After all, a string is just a variable number of u32 words.

Actually, since we can say something about the alignment of the string
pointer in the dentry case, we can simply feed this as a u32 pointer
straight into the jenkins hash. We know the length of the string so
this is pretty easy. Actually, the most generic version "jhash()"
handles arbitrary byte lengths and alignments.

2003-05-30 08:45:51

by Alex Riesen

[permalink] [raw]
Subject: Re: Algoritmic Complexity Attacks and 2.4.20 the dcache code

David S. Miller, Fri, May 30, 2003 08:24:40 +0200:
> From: Scott A Crosby <[email protected]>
> Date: 30 May 2003 00:04:24 -0500
>
> Have you seen the current dcache function?
>
> /* Linux dcache */
> #define HASH_3(hi,ho,c) ho=(hi + (c << 4) + (c >> 4)) * 11
>
> Awesome, moving the Jenkins will actually save us some
> cycles :-)

static
int hash_3(int hi, int c)
{
return (hi + (c << 4) + (c >> 4)) * 11;
}

gcc-3.2.1 -O2 -march=pentium

hash_3:
pushl %ebp
movl %esp, %ebp
movl 12(%ebp), %eax
movl 8(%ebp), %ecx
movl %eax, %edx
popl %ebp
sall $4, %edx
sarl $4, %eax
addl %ecx, %edx
addl %eax, %edx
leal (%edx,%edx,4), %eax
leal (%edx,%eax,2), %eax
ret

It is not guaranteed to be this way on all architectures, of course.
But still - no multiplications.

2003-05-30 08:48:39

by David Miller

[permalink] [raw]
Subject: Re: Algoritmic Complexity Attacks and 2.4.20 the dcache code

From: Alex Riesen <[email protected]>
Date: Fri, 30 May 2003 10:59:01 +0200

static
int hash_3(int hi, int c)
{
return (hi + (c << 4) + (c >> 4)) * 11;
}

gcc-3.2.1 -O2 -march=pentium
...
It is not guaranteed to be this way on all architectures, of course.
But still - no multiplications.

Indeed, I'd missed this.
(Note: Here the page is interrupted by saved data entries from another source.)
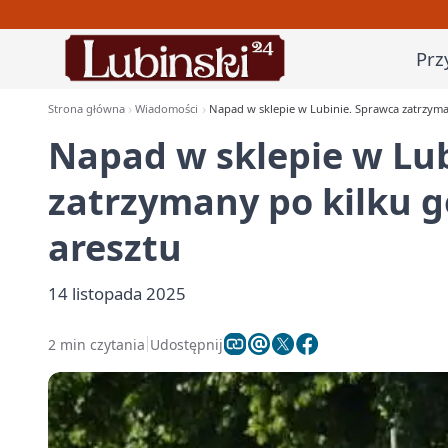
Prz
Strona główna
Wiadomości
Napad w sklepie w Lubinie. Sprawca zatrzyman
Napad w sklepie w Lu
zatrzymany po kilku go
aresztu
14 listopada 2025
2 min czytania
Udostępnij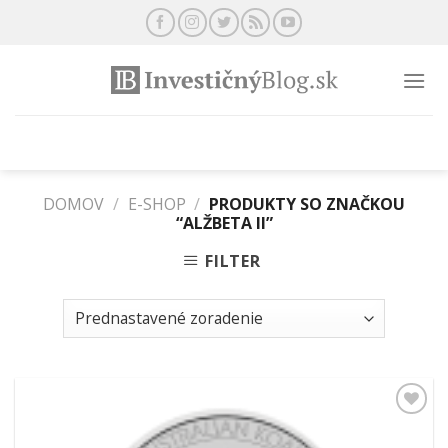
Preskočiť
na
obsah
DOMOV
/
E-SHOP
/
PRODUKTY SO ZNAČKOU
“ALŽBETA II”
FILTER
Pridať k
obľúbeným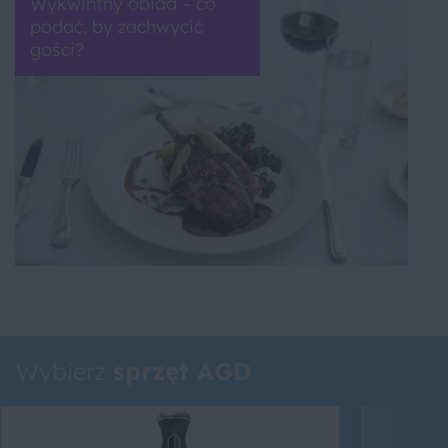
Wykwintny obiad – co
podać, by zachwycić
gości?
Wybierz
sprzęt AGD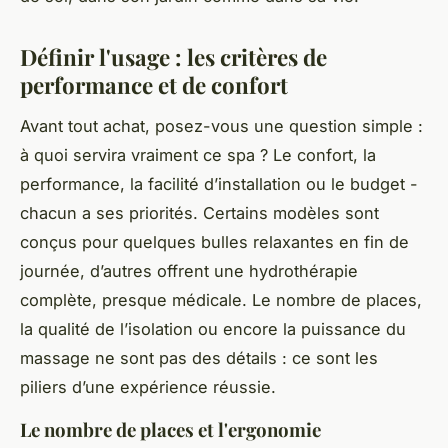
Définir l'usage : les critères de
performance et de confort
Avant tout achat, posez-vous une question simple :
à quoi servira vraiment ce spa ? Le confort, la
performance, la facilité d’installation ou le budget -
chacun a ses priorités. Certains modèles sont
conçus pour quelques bulles relaxantes en fin de
journée, d’autres offrent une hydrothérapie
complète, presque médicale. Le nombre de places,
la qualité de l’isolation ou encore la puissance du
massage ne sont pas des détails : ce sont les
piliers d’une expérience réussie.
Le nombre de places et l'ergonomie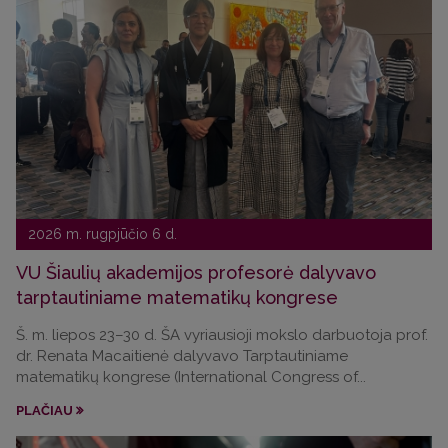
2026 m. rugpjūčio 6 d.
VU Šiaulių akademijos profesorė dalyvavo
tarptautiniame matematikų kongrese
Š. m. liepos 23–30 d. ŠA vyriausioji mokslo darbuotoja prof.
dr. Renata Macaitienė dalyvavo Tarptautiniame
matematikų kongrese (International Congress of...
PLAČIAU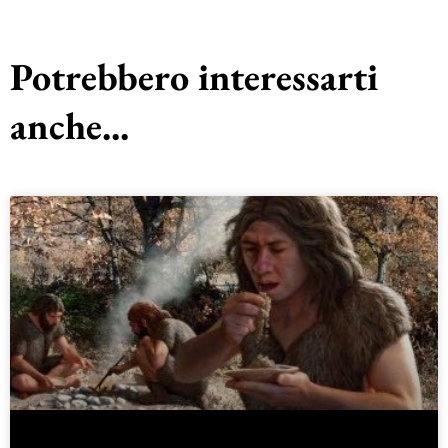
Potrebbero interessarti
anche...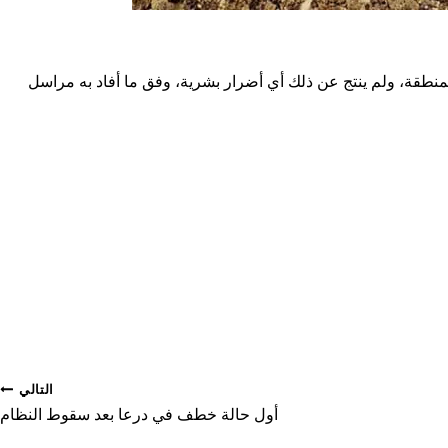
نطقة، ولم ينتج عن ذلك أي أضرار بشرية، وفق ما أفاد به مراسل
التالي
أول حالة خطف في درعا بعد سقوط النظام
GCC will emit the constant multiply
expansion unless the multiply cost is set VERY low.

2003-05-30 13:34:52

by Nikita Danilov

[permalink] [raw]
Subject: Re: Algoritmic Complexity Attacks and 2.4.20 the dcache code

Scott A Crosby writes:
> Hello. We have analyzed this software to determine its vulnerability
> to a new class of DoS attacks that related to a recent paper. ''Denial
> of Service via Algorithmic Complexity Attacks.''
>
> This paper discusses a new class of denial of service attacks that
> work by exploiting the difference between average case performance and
> worst-case performance. In an adversarial environment, the data
> structures used by an application may be forced to experience their
> worst case performance. For instance, hash tables are usually thought
> of as being constant time operations, but with large numbers of
> collisions will degrade to a linked list and may lead to a 100-10,000
> times performance degradation.

Another nice way to experience "worst case performance", is to create
deeply nested directory structure, like

0/1/2/3/4/.../99999/100000

try to unmount and see how shrink_dcache_parent/prune_dcache consume
100% of CPU without allowing preemption. Not recommended on a single
processor machine.

> Because of the widespread use of hash
> tables, the potential for attack is extremely widespread. Fortunately,
> in many cases, other limits on the system limit the impact of these
> attacks.
>

[...]

>
> Scott

Nikita.

2003-05-30 14:53:12

by Scott A Crosby

[permalink] [raw]
Subject: Re: Algoritmic Complexity Attacks and 2.4.20 the dcache code

On Fri, 30 May 2003 02:00:40 -0700 (PDT), "David S. Miller" <[email protected]> writes:

> From: Alex Riesen <[email protected]>
> Date: Fri, 30 May 2003 10:59:01 +0200
>
> static
> int hash_3(int hi, int c)
> {
> return (hi + (c << 4) + (c >> 4)) * 11;
> }
>
> gcc-3.2.1 -O2 -march=pentium
> ...
> It is not guaranteed to be this way on all architectures, of course.
> But still - no multiplications.
>
> Indeed, I'd missed this. GCC will emit the constant multiply
> expansion unless the multiply cost is set VERY low.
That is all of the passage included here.